Top of Data excerpts

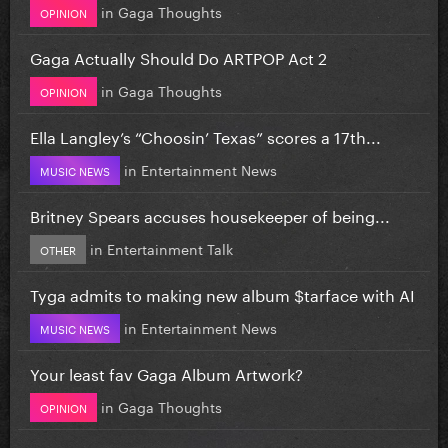
in
Gaga Thoughts
OPINION
Gaga Actually Should Do ARTPOP Act 2
in
Gaga Thoughts
OPINION
Ella Langley’s “Choosin’ Texas” scores a 17th...
in
Entertainment News
MUSIC NEWS
Britney Spears accuses housekeeper of being...
in
Entertainment Talk
OTHER
Tyga admits to making new album $tarface with AI
in
Entertainment News
MUSIC NEWS
Your least fav Gaga Album Artwork?
in
Gaga Thoughts
OPINION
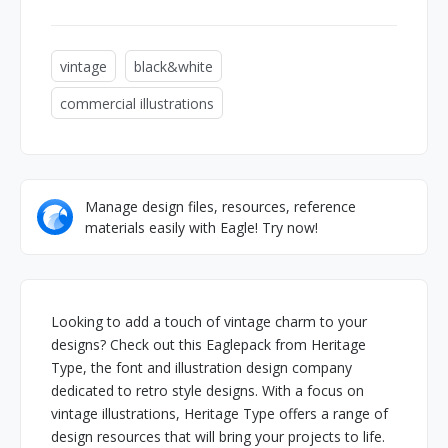
vintage
black&white
commercial illustrations
Manage design files, resources, reference
materials easily with Eagle! Try now!
Looking to add a touch of vintage charm to your
designs? Check out this Eaglepack from Heritage
Type, the font and illustration design company
dedicated to retro style designs. With a focus on
vintage illustrations, Heritage Type offers a range of
design resources that will bring your projects to life.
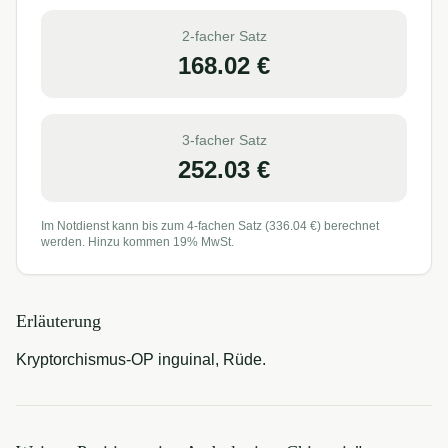
2-facher Satz
168.02
€
3-facher Satz
252.03
€
Im Notdienst kann bis zum 4-fachen Satz (
336.04
€) berechnet
werden. Hinzu kommen 19% MwSt.
Erläuterung
Kryptorchismus-OP inguinal, Rüde.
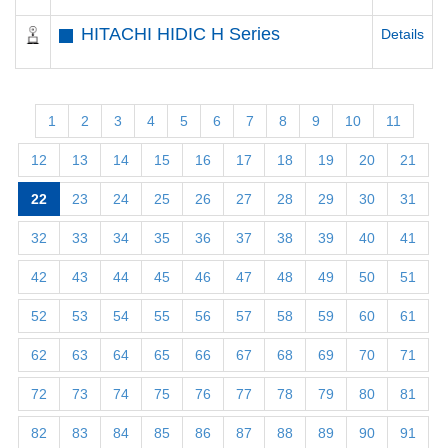
HITACHI HIDIC H Series
Details
1
2
3
4
5
6
7
8
9
10
11
12
13
14
15
16
17
18
19
20
21
22
23
24
25
26
27
28
29
30
31
32
33
34
35
36
37
38
39
40
41
42
43
44
45
46
47
48
49
50
51
52
53
54
55
56
57
58
59
60
61
62
63
64
65
66
67
68
69
70
71
72
73
74
75
76
77
78
79
80
81
82
83
84
85
86
87
88
89
90
91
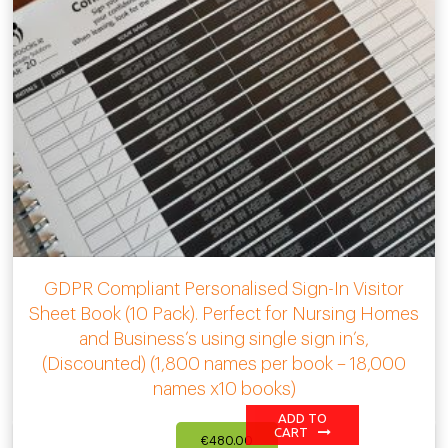
GDPR Compliant Personalised Sign-In Visitor
Sheet Book (10 Pack). Perfect for Nursing Homes
and Business’s using single sign in’s,
(Discounted) (1,800 names per book – 18,000
names x10 books)
ADD TO
CART
€
480.00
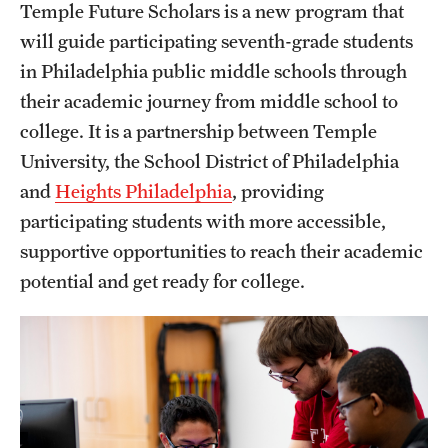
Temple Future Scholars is a new program that
will guide participating seventh-grade students
Find Your Program
in Philadelphia public middle schools through
their academic journey from middle school to
Academic Year Dual Enrollment Programs
college. It is a partnership between Temple
Art and Architecture Programs
University, the School District of Philadelphia
and
Heights Philadelphia
, providing
Interdisciplinary Programs
participating students with more accessible,
Other Non-credit Pre-college Programs
supportive opportunities to reach their academic
potential and get ready for college.
Temple Future Scholars Program
Next Steps for Accepted students
Information for Parents and Guardians
Next Steps for Admitted Students: Philadelphia Programs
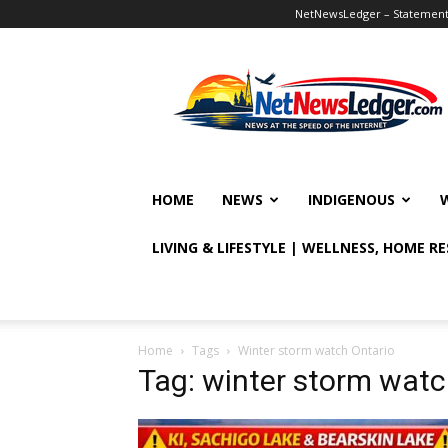
NetNewsLedger – Statement o
NetNewsLedger
HOME
NEWS
INDIGENOUS
LIVING & LIFESTYLE | WELLNESS, HOME R
Home
Tags
Winter storm watch Ontario
Tag: winter storm watc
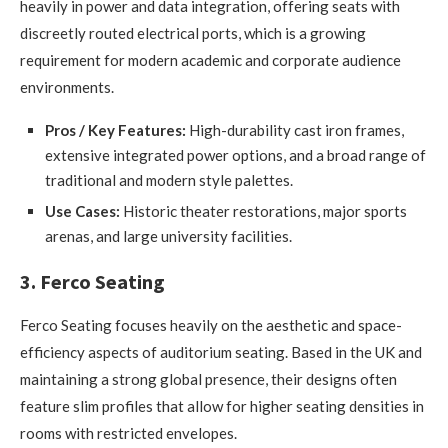
heavily in power and data integration, offering seats with
discreetly routed electrical ports, which is a growing
requirement for modern academic and corporate audience
environments.
Pros / Key Features:
High-durability cast iron frames,
extensive integrated power options, and a broad range of
traditional and modern style palettes.
Use Cases:
Historic theater restorations, major sports
arenas, and large university facilities.
3. Ferco Seating
Ferco Seating focuses heavily on the aesthetic and space-
efficiency aspects of auditorium seating. Based in the UK and
maintaining a strong global presence, their designs often
feature slim profiles that allow for higher seating densities in
rooms with restricted envelopes.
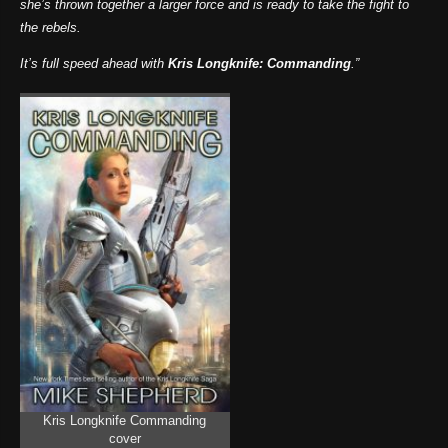
she’s thrown together a larger force and is ready to take the fight to
the rebels.
It’s full speed ahead with
Kris Longknife: Commanding
.”
Kris Longknife Commanding
cover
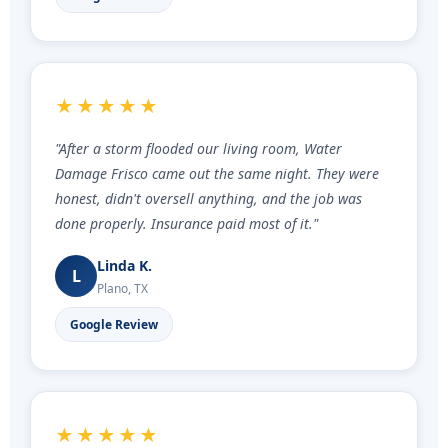
★★★★★
"After a storm flooded our living room, Water
Damage Frisco came out the same night. They were
honest, didn't oversell anything, and the job was
done properly. Insurance paid most of it."
Linda K.
L
Plano, TX
Google Review
★★★★★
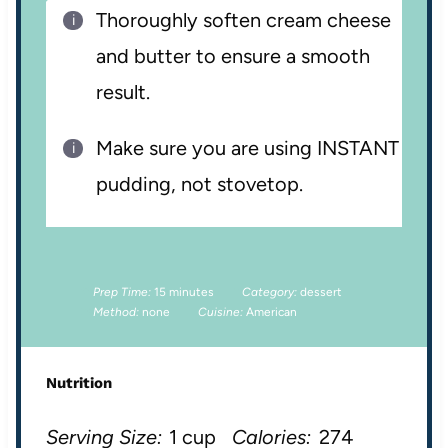
Thoroughly soften cream cheese
and butter to ensure a smooth
result.
Make sure you are using INSTANT
pudding, not stovetop.
Prep Time:
15 minutes
Category:
dessert
Method:
none
Cuisine:
American
Nutrition
Serving Size:
1 cup
Calories:
274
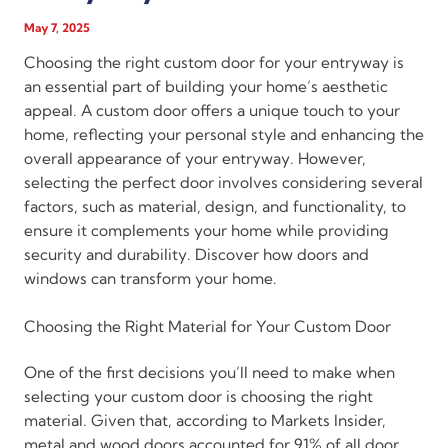
May 7, 2025
Choosing the right custom door for your entryway is
an essential part of building your home’s aesthetic
appeal. A custom door offers a unique touch to your
home, reflecting your personal style and enhancing the
overall appearance of your entryway. However,
selecting the perfect door involves considering several
factors, such as material, design, and functionality, to
ensure it complements your home while providing
security and durability. Discover how doors and
windows can transform your home.
Choosing the Right Material for Your Custom Door
One of the first decisions you’ll need to make when
selecting your custom door is choosing the right
material. Given that, according to Markets Insider,
metal and wood doors accounted for 91% of all door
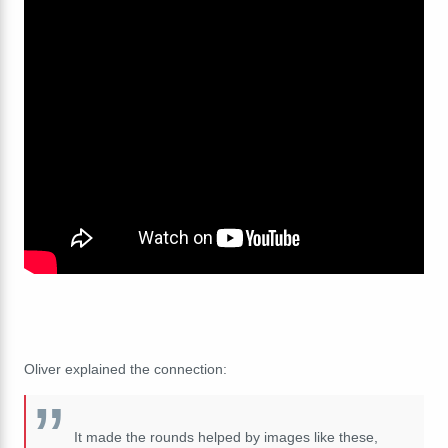
Oliver explained the connection:
It made the rounds helped by images like these,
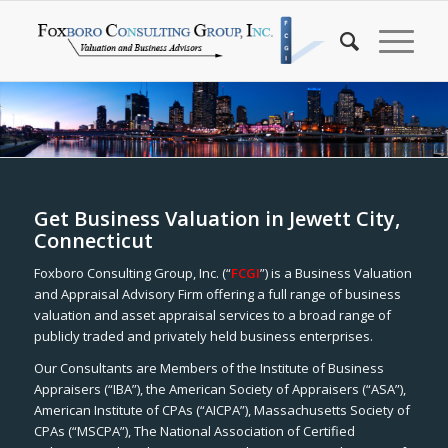
Get Business Valuation in Jewett City,
Connecticut
Foxboro Consulting Group, Inc. (“
FCGI
”) is a Business Valuation
and Appraisal Advisory Firm offering a full range of business
valuation and asset appraisal services to a broad range of
publicly traded and privately held business enterprises.
Our Consultants are Members of the Institute of Business
Appraisers (“IBA”), the American Society of Appraisers (“ASA”),
American Institute of CPAs (“AICPA”), Massachusetts Society of
CPAs (“MSCPA”), The National Association of Certified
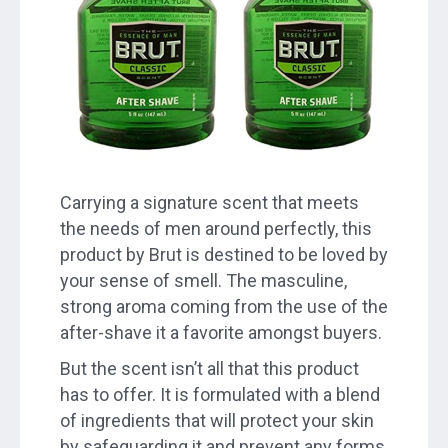
Carrying a signature scent that meets
the needs of men around perfectly, this
product by Brut is destined to be loved by
your sense of smell. The masculine,
strong aroma coming from the use of the
after-shave it a favorite amongst buyers.
But the scent isn’t all that this product
has to offer. It is formulated with a blend
of ingredients that will protect your skin
by safeguarding it and prevent any forms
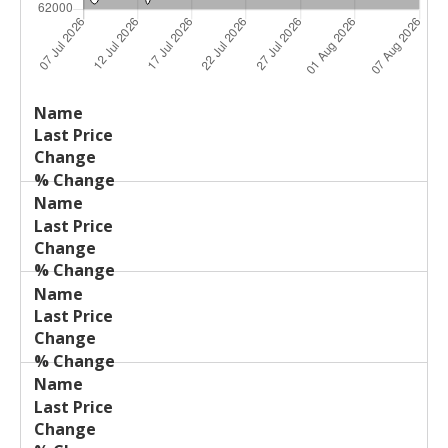
Last
%
Name
Change
Price
Change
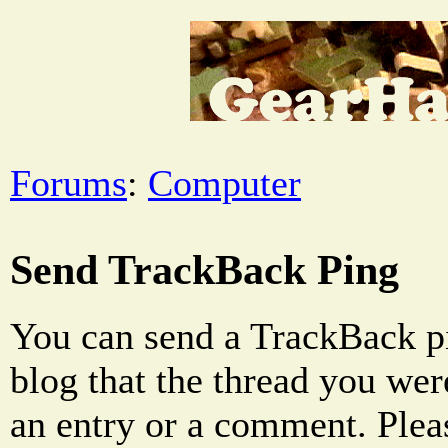
Forums
:
Computer
Send TrackBack Ping
You can send a TrackBack pi
blog that the thread you were
an entry or a comment. Pleas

Bottom of Data excerpts

:: Exercise prompt ::
Your answer must be every line from the entries that contains the string "selecting", copied as it stands.

:: Written response ::
selecting the perfect door involves considering several
selecting your custom door is choosing the right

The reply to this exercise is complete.